Горчичное зерно. Комментарии к пятому Евангелию от св. Фомы
Бхагаван Шри Раджниш (Ошо)
«Горчичное зерно», толкование Евангелия от Фомы, – самая удивительная книга из всех книг о Христе…
«Горчичное зерно» – вовсе не милая евангельская история. На этих страницах посеяны горчичные зерна радикальной и необратимой революции, остается только заметить их ростки. Иначе с нами может произойти то же самое, что случилось, похоже, с первыми учениками Иисуса, которые его словами оправдывали собственное невежество – и тем самым утратили чудесную возможность пойти вслед за Учителем.
Ошо
Горчичное зерно. Комментарии к Евангелию от Фомы
Copyright © 1974 Osho International Foundation
© ООО Книжное издательство «София», 2007
* * *
Введение
Я выросла в христианском окружении: семья, школа и воскресные проповеди. Из евангельских историй о жизни Иисуса складывался портрет человека доброго и мягкого – иными словами, хорошего. Мне глубоко внушили, что нужно быть доброй, мягкой и хорошей, а другую, темную сторону души держать в секрете – даже от самой себя, так как за тобой неустанно следит Бог Отец.
Со временем такое воспитание переросло в предательское и отравляющее жизнь чувство вины. Что бы я ни делала, это, по существу, ничего не меняло: я была грешницей. Не оставалось никаких надежд, не возникало даже мысли о том, что жизнь может быть радостью, праздником, счастьем. Христианское мировоззрение создавало свой мирок – крошечный, тесный, безопасный и, главное, благопристойный на вид.
Встретившись с Иисусом во второй раз, после долгих лет жизни рядом с учителем Ошо, я была потрясена мудростью и сущностью Христа. Теперь я могла различить, какой могу стать я сама, какими могут стать все люди. Я поняла, что за две тысячи лет человеческая слепота целиком и полностью исказила подлинный образ Иисуса.
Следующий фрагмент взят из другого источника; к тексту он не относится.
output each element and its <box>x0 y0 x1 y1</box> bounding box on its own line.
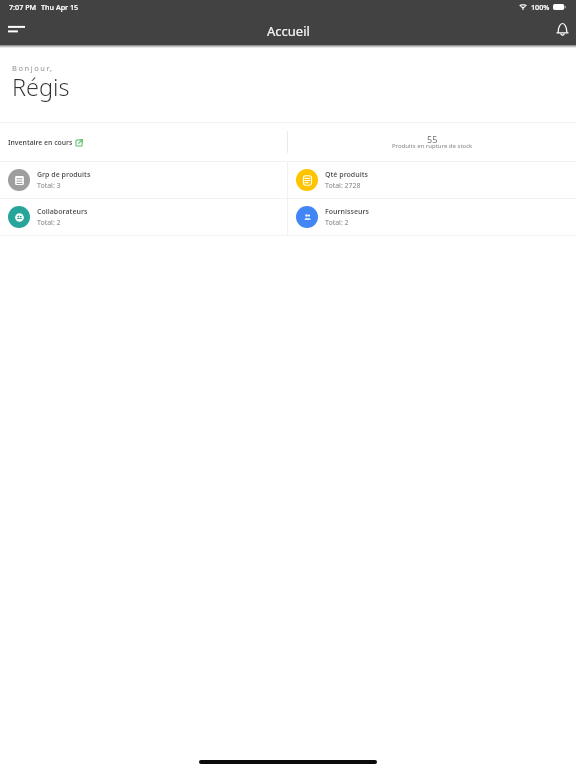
staticText: Bonjour, <box>12 63 54 73</box>
staticText: Total: 3 <box>37 181 61 191</box>
button[interactable]: Grp de produits <box>0 162 287 198</box>
staticText: Accueil <box>267 22 310 40</box>
button[interactable]: Notifications <box>548 18 576 40</box>
staticText: Régis <box>12 71 70 103</box>
staticText: 100% <box>531 2 550 12</box>
button[interactable]: Menu <box>0 18 32 40</box>
staticText: Total: 2728 <box>325 181 361 191</box>
staticText: Thu Apr 15 <box>41 2 79 12</box>
button[interactable]: Collaborateurs <box>0 199 287 235</box>
staticText: Total: 2 <box>37 218 61 228</box>
button[interactable]: Qté produits <box>288 162 576 198</box>
staticText: Total: 2 <box>325 218 349 228</box>
button[interactable]: 55 <box>288 123 576 161</box>
staticText: Produits en rupture de stock <box>392 142 473 150</box>
staticText: Grp de produits <box>37 170 91 180</box>
staticText: Inventaire en cours <box>8 138 73 147</box>
staticText: Collaborateurs <box>37 207 88 217</box>
staticText: Qté produits <box>325 170 368 180</box>
button[interactable]: Fournisseurs <box>288 199 576 235</box>
staticText: Fournisseurs <box>325 207 369 217</box>
staticText: 7:07 PM <box>9 2 37 12</box>
staticText: 55 <box>427 133 438 145</box>
button[interactable]: Inventaire en cours <box>0 123 287 161</box>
Эта книга – вовсе не милая евангельская история. На этих страницах посеяны горчичные зерна радикальной и необратимой революции, остается только заметить их ростки. Иначе с нами может произойти то же, что случилось, похоже, с первыми учениками Иисуса, которые превратили его слова в оправдание собственного невежества и источник кажущегося утешения – и тем самым утратили чудесную возможность пойти вслед за Учителем.
«Евангелие от Фомы»[1 - Текст евангелия в книге цитируется по изданию: Апокрифы древних христиан: исследование, тексты, комментарии. М.: Мысль, 1989. C. 250–262; в переводе М. К. Трофимовой. – Прим. перев.] слишком часто упоминает о преобразовательском, бунтарском духе Иисуса, принесшем не мир, но меч; по этой причине оно едва ли может лечь в основу утешительной веры.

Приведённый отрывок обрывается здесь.